Garlic, born on July 21, is the first cat cloned by Sinogene, a pet-cloning company in Beijing. - Pic Credit Yan Cong for The New York Times
Garlic, born on July 21, is the first cat cloned by Sinogene, a pet-cloning company in Beijing. - Pic Credit Yan Cong for The New York Times

BEIJING: Garlic was dead, and there was nothing Huang Yu could do. So on a cold winter day, he buried his cat’s body in a park close to his home.

Hours later, still heartbroken, the 22-year-old businessman recalled an article he had read on dog cloning in China. What if someday he could bring Garlic back to life?

“In my heart, Garlic is irreplaceable,” said Huang, who dug up his British shorthair and put the cat in his refrigerator in preparation for cloning him. “Garlic didn’t leave anything for future generations, so I could only choose to clone.”

That thought led him to Sinogene, a commercial pet-cloning company based in Beijing. Roughly US$35,000 (RM146,000) and seven months later, Sinogene produced what China’s official news media declared to be the country’s first cloned cat – and another sign of the country’s emergence as a power in cloning and genetics.
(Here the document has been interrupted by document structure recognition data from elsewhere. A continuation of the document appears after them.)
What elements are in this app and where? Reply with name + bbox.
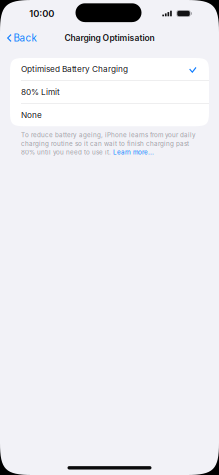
button[interactable]: None bbox=[10, 104, 209, 126]
staticText: Learn more... bbox=[113, 148, 154, 156]
staticText: 10:00 bbox=[29, 8, 54, 19]
staticText: None bbox=[21, 110, 42, 120]
button[interactable]: 80% Limit bbox=[10, 81, 209, 104]
staticText: Back bbox=[14, 32, 37, 44]
staticText: To reduce battery ageing, iPhone learns … bbox=[21, 131, 196, 139]
staticText: Optimised Battery Charging bbox=[21, 64, 128, 74]
staticText: charging routine so it can wait to finis… bbox=[21, 140, 189, 147]
staticText: Charging Optimisation bbox=[64, 33, 154, 43]
button[interactable]: Back bbox=[0, 29, 37, 47]
staticText: 80% until you need to use it. bbox=[21, 148, 113, 156]
staticText: 80% Limit bbox=[21, 87, 60, 97]
button[interactable]: Learn more... bbox=[113, 148, 154, 156]
button[interactable]: Optimised Battery Charging bbox=[10, 58, 209, 81]
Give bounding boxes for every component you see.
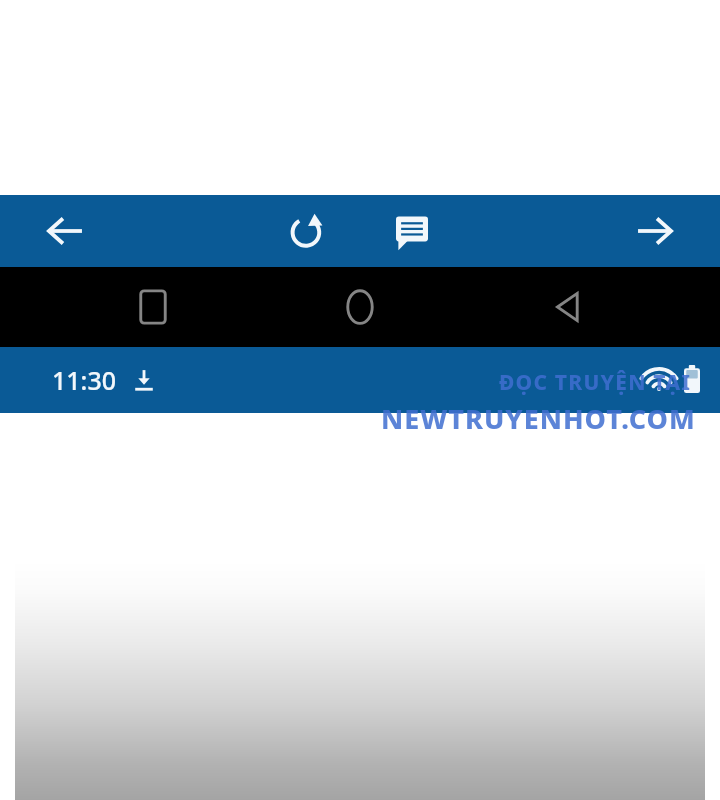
button[interactable]: Refresh: [271, 195, 343, 267]
button[interactable]: Comments: [376, 195, 448, 267]
button[interactable]: Back: [30, 195, 102, 267]
button[interactable]: Home: [324, 271, 396, 343]
staticText: NEWTRUYENHOT.COM: [381, 400, 696, 437]
button[interactable]: Back: [531, 271, 603, 343]
staticText: ĐỌC TRUYỆN TẠI: [499, 368, 692, 397]
button[interactable]: Recent apps: [117, 271, 189, 343]
button[interactable]: Forward: [618, 195, 690, 267]
staticText: 11:30: [52, 363, 117, 397]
Mi Jidong, Sinogene’s chief executive, said the company decided to start cloning pets in 2015 after conducting a survey of roughly 1,000 people that showed there was demand. The company has cloned more than 40 dogs, including schnauzers, Pomeranians and Malteses, at a cost of about US$53,000 each, some as pets and others for medical research.
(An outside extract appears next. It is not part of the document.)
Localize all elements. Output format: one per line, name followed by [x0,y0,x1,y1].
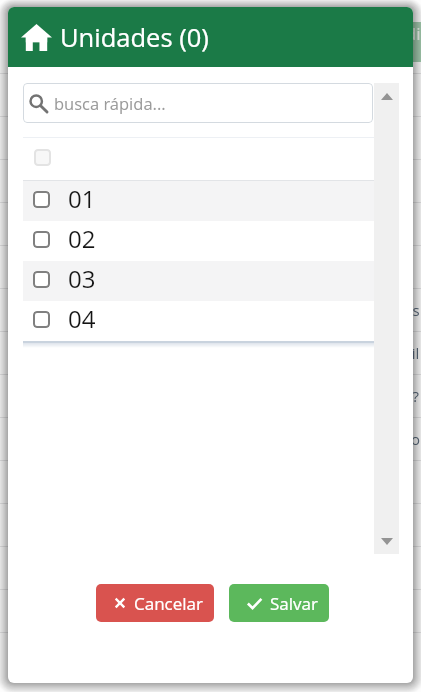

Pet cloning is largely unregulated and controversial where it is done, but in China the barriers are especially low. Many Chinese people do not think that using animals for medical research or cosmetics testing is cruel, or that pet cloning is potentially problematic. There are also no laws against animal cruelty.

“It satisfies the owner’s spiritual needs and increases happiness,” said Wang Chuduan, a professor at China Agricultural University in Beijing. “There is a market demand. So what’s the problem?”

To clone Garlic, scientists implanted skin cells from Huang’s original cat into eggs harvested from other cats. After an electric or chemical shock, 40 cloned embryos were implanted into four surrogate mother cats. That produced three pregnancies, two of which were miscarriages, said Chen Benchi, head of Sinogene’s medical experiments team.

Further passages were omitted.